:: TO DO ::
How many lines below contain the word "hình"? Reply solely with the number.

Extracted records:
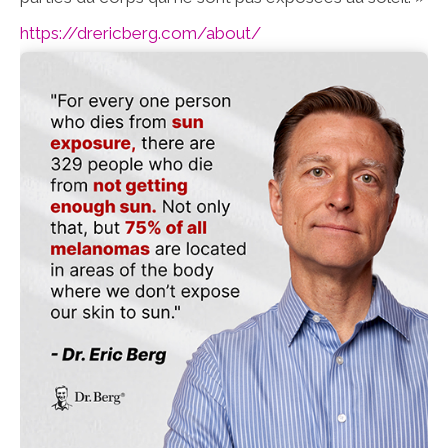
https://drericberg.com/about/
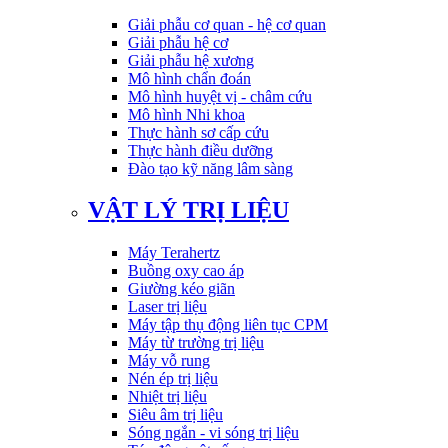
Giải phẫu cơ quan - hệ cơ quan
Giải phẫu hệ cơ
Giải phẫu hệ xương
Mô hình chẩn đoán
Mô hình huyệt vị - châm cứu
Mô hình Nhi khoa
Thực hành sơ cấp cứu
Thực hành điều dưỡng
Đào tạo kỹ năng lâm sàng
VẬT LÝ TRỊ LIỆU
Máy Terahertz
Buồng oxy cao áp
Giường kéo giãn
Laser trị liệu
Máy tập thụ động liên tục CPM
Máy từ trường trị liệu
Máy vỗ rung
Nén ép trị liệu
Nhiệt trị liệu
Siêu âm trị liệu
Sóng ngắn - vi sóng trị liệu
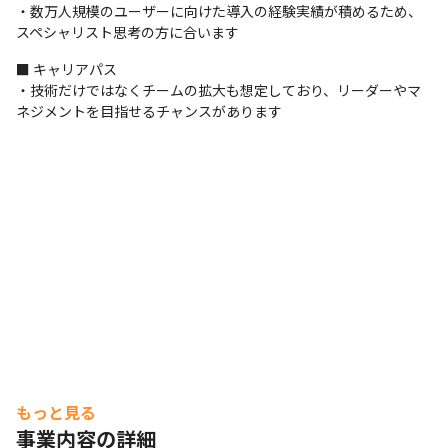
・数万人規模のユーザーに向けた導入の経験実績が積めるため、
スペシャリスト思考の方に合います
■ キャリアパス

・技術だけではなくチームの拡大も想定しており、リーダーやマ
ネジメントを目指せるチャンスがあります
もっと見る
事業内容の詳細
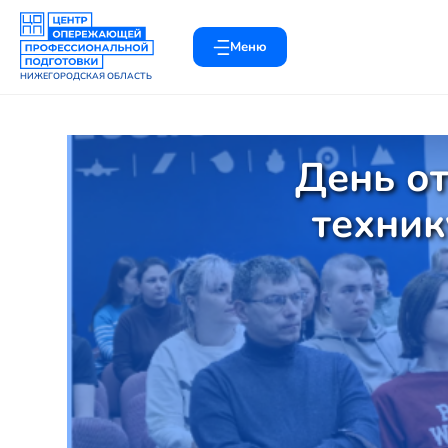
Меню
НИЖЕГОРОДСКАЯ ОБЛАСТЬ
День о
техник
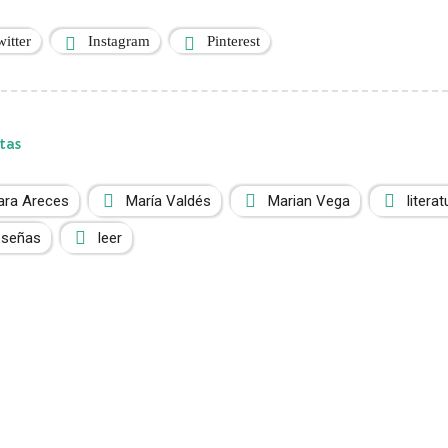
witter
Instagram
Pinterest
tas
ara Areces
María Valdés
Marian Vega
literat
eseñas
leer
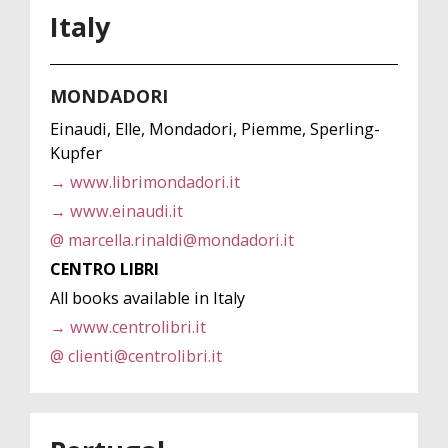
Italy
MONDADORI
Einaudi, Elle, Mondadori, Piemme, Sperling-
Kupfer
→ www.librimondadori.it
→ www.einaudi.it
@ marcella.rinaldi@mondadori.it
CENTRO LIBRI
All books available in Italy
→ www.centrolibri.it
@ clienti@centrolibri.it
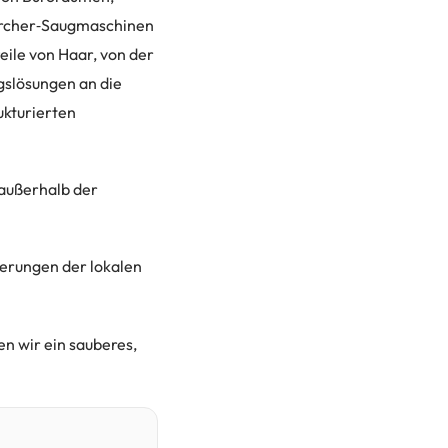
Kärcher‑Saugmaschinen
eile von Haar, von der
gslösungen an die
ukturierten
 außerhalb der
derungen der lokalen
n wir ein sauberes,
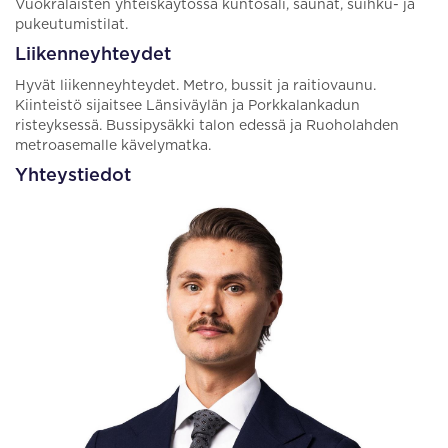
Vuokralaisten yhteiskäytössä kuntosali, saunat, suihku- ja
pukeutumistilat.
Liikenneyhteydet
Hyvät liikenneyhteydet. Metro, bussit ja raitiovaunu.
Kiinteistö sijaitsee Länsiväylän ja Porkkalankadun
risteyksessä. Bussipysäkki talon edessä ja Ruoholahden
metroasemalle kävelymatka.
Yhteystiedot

:: EXERCISE RESPONSE ::
3